[[ Data records open ]]

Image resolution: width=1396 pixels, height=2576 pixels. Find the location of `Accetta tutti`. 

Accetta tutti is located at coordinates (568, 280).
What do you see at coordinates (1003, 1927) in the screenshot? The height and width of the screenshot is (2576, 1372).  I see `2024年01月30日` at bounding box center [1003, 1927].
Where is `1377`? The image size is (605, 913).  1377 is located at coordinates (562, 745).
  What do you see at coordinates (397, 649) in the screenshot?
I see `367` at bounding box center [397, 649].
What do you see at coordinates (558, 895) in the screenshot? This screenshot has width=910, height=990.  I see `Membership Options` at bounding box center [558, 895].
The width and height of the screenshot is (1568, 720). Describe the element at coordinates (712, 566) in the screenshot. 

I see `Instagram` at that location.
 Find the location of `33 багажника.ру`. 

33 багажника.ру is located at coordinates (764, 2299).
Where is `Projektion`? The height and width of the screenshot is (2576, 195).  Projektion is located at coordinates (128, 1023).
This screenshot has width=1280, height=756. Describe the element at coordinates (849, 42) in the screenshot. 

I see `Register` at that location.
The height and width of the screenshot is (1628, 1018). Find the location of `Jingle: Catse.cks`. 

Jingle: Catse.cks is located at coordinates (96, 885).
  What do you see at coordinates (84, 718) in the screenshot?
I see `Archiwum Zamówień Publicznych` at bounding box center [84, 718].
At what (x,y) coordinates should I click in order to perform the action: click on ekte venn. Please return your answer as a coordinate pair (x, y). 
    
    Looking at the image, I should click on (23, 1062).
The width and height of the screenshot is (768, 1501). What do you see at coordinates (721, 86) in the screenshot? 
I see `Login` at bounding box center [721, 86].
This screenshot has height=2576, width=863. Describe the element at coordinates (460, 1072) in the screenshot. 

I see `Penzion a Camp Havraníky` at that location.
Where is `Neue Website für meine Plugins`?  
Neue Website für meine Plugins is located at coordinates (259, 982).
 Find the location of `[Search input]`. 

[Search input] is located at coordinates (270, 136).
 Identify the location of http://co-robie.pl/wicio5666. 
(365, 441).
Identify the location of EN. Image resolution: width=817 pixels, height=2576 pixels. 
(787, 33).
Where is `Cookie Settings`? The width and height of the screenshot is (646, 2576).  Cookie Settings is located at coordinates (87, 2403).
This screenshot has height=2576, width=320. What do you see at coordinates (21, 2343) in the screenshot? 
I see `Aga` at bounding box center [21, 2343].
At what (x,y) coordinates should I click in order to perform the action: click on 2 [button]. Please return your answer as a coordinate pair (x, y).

[[ Data records closed ]]

■ **Exercise goal**
Print the listing exactly. Every line must match.

■ **Answer space**
Image resolution: width=1396 pixels, height=2576 pixels. Find the location of `Accetta tutti`. 

Accetta tutti is located at coordinates (568, 280).
What do you see at coordinates (1003, 1927) in the screenshot? The height and width of the screenshot is (2576, 1372).  I see `2024年01月30日` at bounding box center [1003, 1927].
Where is `1377`? The image size is (605, 913).  1377 is located at coordinates (562, 745).
  What do you see at coordinates (397, 649) in the screenshot?
I see `367` at bounding box center [397, 649].
What do you see at coordinates (558, 895) in the screenshot? This screenshot has width=910, height=990.  I see `Membership Options` at bounding box center [558, 895].
The width and height of the screenshot is (1568, 720). Describe the element at coordinates (712, 566) in the screenshot. 

I see `Instagram` at that location.
 Find the location of `33 багажника.ру`. 

33 багажника.ру is located at coordinates (764, 2299).
Where is `Projektion`? The height and width of the screenshot is (2576, 195).  Projektion is located at coordinates (128, 1023).
This screenshot has width=1280, height=756. Describe the element at coordinates (849, 42) in the screenshot. 

I see `Register` at that location.
The height and width of the screenshot is (1628, 1018). Find the location of `Jingle: Catse.cks`. 

Jingle: Catse.cks is located at coordinates (96, 885).
  What do you see at coordinates (84, 718) in the screenshot?
I see `Archiwum Zamówień Publicznych` at bounding box center [84, 718].
At what (x,y) coordinates should I click in order to perform the action: click on ekte venn. Please return your answer as a coordinate pair (x, y). 
    
    Looking at the image, I should click on (23, 1062).
The width and height of the screenshot is (768, 1501). What do you see at coordinates (721, 86) in the screenshot? 
I see `Login` at bounding box center [721, 86].
This screenshot has height=2576, width=863. Describe the element at coordinates (460, 1072) in the screenshot. 

I see `Penzion a Camp Havraníky` at that location.
Where is `Neue Website für meine Plugins`?  
Neue Website für meine Plugins is located at coordinates (259, 982).
 Find the location of `[Search input]`. 

[Search input] is located at coordinates (270, 136).
 Identify the location of http://co-robie.pl/wicio5666. 
(365, 441).
Identify the location of EN. Image resolution: width=817 pixels, height=2576 pixels. 
(787, 33).
Where is `Cookie Settings`? The width and height of the screenshot is (646, 2576).  Cookie Settings is located at coordinates (87, 2403).
This screenshot has height=2576, width=320. What do you see at coordinates (21, 2343) in the screenshot? 
I see `Aga` at bounding box center [21, 2343].
At what (x,y) coordinates should I click in order to perform the action: click on 2 [button]. Please return your answer as a coordinate pair (x, y).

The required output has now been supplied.